The “old Russia” - or the way Americans imagined Russia, with its gloomy and dark Soviet places, where the sounds of accordion tear your soul apart - is disappearing. “New Russians” coming to the U.S. are dynamic, driven and educated: they have no time for nostalgia. But where can you find them? 

A 104-year-old church in San Francisco 

A couple of years ago a group of Russian investors gave an extreme makeover to the former Our Lady of Guadalupe Church to convert it into an event center for thought leaders. The company behind the reconstruction, GVA Capital, spent $7 million on reconstruction. 

Today the church is a meeting place for investors, developers and any Russians in the business of innovation. Pavel Cherkashin, the co-founder of GVA Capital, is using it to  host networking events and hackathons. The venue is now known as “Hack Temple,” and if you're looking for  Russian tech investors, that’s probably the best place to find them. 

Mari Vanna restaurant in New York

For an outsider, Mari Vanna in Gramercy is an ordinary restaurant with warm Soviet-style decor and relaxing music. But on Mondays, sometimearound8pm, it turns into a party spot for Russian-speaking professionals. Investment bankers, artists, developers and models mingle by the bar as ordinary people rush home to get ready for a tough week of work. 

“I come here every Monday,” said Chris, a former U.S. military officer, in broken Russian. He is trying to learn the language and using every opportunity to practice. After leaving the military, he said, he had too many questions, such as - “Is the enemy really an enemy as they taught us?” Hanging out in Mari Vanna opened him up to the truth: the scary Russians are more interested in their infused vodka than war.

Tech accelerators around the country   

From 500 Startups to Y Combinator, you can find Russian-speaking startup founders pretty much in every accelerator in the U.S. Starta Accelerator in the heart of New York, probably, welcomes the largest number of Russian tech entrepreneurs every year. 

The program brings promising startups to the Big Apple, teaches their staff to overcome cultural differences, funds and helps themgaintraction in the U.S.  The accelerator hosts loads of pitch sessions and networking events where you can meet founders from many countries of the former Soviet bloc. Although most of them are Russian speaking, many comefrom other countries, such as Ukraine, Belarus, Poland or Estonia. 

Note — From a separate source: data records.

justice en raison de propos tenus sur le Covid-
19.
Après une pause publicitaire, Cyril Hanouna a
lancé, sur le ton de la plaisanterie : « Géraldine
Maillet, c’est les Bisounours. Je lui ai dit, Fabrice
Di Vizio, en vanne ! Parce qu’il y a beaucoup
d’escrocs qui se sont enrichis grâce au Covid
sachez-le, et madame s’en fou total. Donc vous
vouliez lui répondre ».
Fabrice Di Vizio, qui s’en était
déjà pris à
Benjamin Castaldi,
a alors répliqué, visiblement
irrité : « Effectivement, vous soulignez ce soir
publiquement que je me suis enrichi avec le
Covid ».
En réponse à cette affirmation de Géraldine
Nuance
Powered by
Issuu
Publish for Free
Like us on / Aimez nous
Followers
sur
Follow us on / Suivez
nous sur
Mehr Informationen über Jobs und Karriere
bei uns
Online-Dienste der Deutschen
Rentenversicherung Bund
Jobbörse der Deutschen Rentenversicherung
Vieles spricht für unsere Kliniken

A very culture-centric real estate company 

New York-based Verus Real Estate on the Upper West Side is a boutique real estate investment firm by day and a networking space for the Russian community by night. The company, founded by Anya Levitov, a Russian emigre herself, often hosts artists, such as Borish Grebenshikov - one of the “founding fathers” of Russian rock music, and Demyan Kudryavtsev - a poet, media manager and a former executive at Kommersant, the first independent newspaper in Russia.  

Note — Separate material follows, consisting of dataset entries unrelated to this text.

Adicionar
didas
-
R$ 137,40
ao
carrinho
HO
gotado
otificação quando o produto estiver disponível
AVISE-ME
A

Alexandre Gertsman Contemporary Art Gallery

One of Manhattan’s cultural spots, the Gertsman gallery is a popular place for the Russian creative community. The gallery’s founder emigrated to the U.S. almost 26 years ago. His meteoric rise to the top of New York City’s bohemian world started with washing street carts and selling pictures on the street.

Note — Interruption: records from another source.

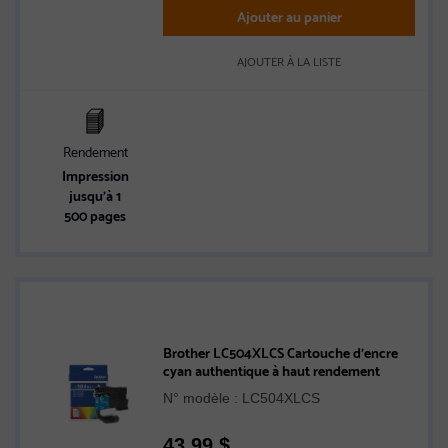
Ajouter au panier
AJOUTER À LA LISTE
Rendement
Impression
jusqu’à 1
500 pages
Brother LC504XLCS Cartouche d’encre
cyan authentique à haut rendement
N° modèle : LC504XLCS
43,99
$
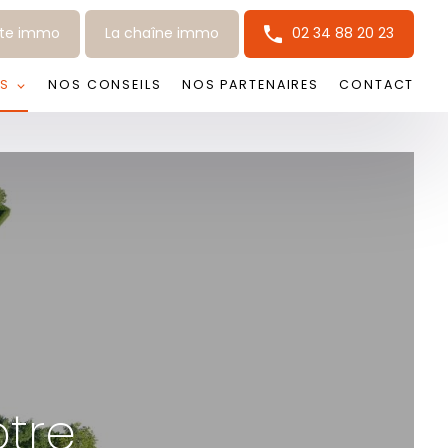
tte immo
La chaîne immo
02 34 88 20 23
S
NOS CONSEILS
NOS PARTENAIRES
CONTACT
otre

The gallery is the center for the Russian-speaking intellectual elite, open to exploring  controversial political topics. “I am beyond politics,” Gertsman said in an interview. “Artists who exhibit in my gallery should be able to show how they feel. Sometimes I don’t agree with their ideas, but I take the work anyway because that’s the way it should be. Artists are allowed to express themselves, but art managers should be neutral.”